What does a fun meeting look like? In one lab I had the privilege to visit, a few lab groups get together for a ‘bug of the week’ presentation. Though it doesn’t have to be a bug per se (?), it just needs to be a very lighthearted introduction to a weird/cool/curious thing that a critter does. A brief presentation as an excuse to learn out and learn a little something new, and then a chance to chat. Another friend of mine makes out time during the week for board games with folks in the lab. Another lab group has people geographically distributed far apart from one another, so they schedule a brief biweekly (that is, every two weeks) zoom just to chat about non-science. It’s not 100% prescriptive to be there every time, but it’s valuable for them and so they keep it up.

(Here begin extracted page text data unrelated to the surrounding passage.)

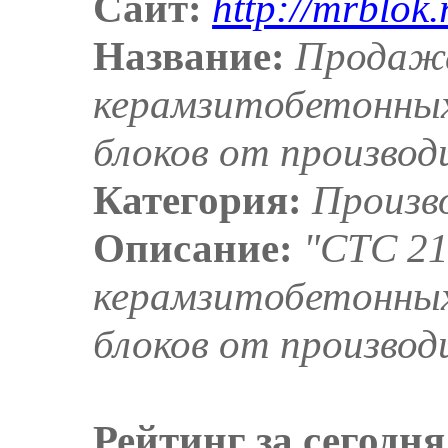
Сайт:
http://mrblok.
Название:
Продажа
керамзитобетонных
блоков от производ
Категория:
Произв
Описание:
"СТС 21
керамзитобетонных
блоков от производ
Рейтинг за сегодня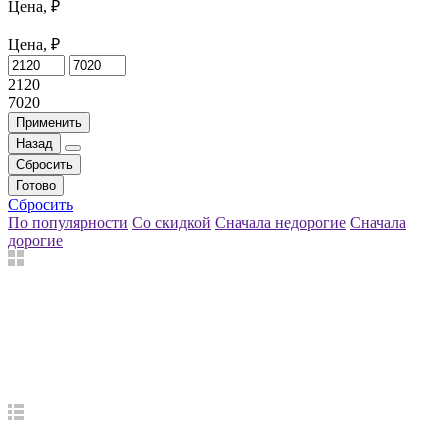
Цена, ₽
Цена, ₽
2120
7020
Применить
Назад
Сбросить
Готово
Сбросить
По популярности
Со скидкой
Сначала недорогие
Сначала
дорогие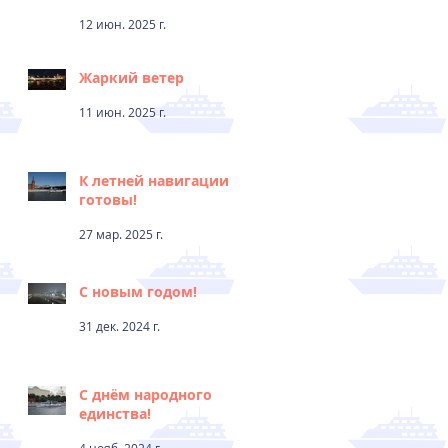
12 июн. 2025 г.
Жаркий ветер
11 июн. 2025 г.
К летней навигации
готовы!
27 мар. 2025 г.
С новым годом!
31 дек. 2024 г.
С днём народного
единства!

I don’t think we should require lab members to socialize with one another, but should we create environments to foster social interactions among labmates and peers can happen inside the bounds of regular working hours? Absolutely. What does this look like in your lab or department? Any suggestions, please add to the comments!
Nice post! We tried this in the past. I also surveyed the group on opinions of lab meeting themes. Very mixed opinions! The issue we ran into with a game meeting is the perception that these meetings are optional. thus, we had low(er) participation. We see a similar thing with writing clubs and to a lesser degree journal clubs. The only things that consistently draw everyone are research updates or guest speakers. We’re not quite large enough for a whole semester of research updates. But we haven’t found a magic formula, probably because our needs are constantly changing.
For a time, a collaboration I was a part of did monthly 'student, technician, and trainee' calls that had a large social component to it. We talked shop, discussing the minutia of field work, but also a lot about our interests and lives.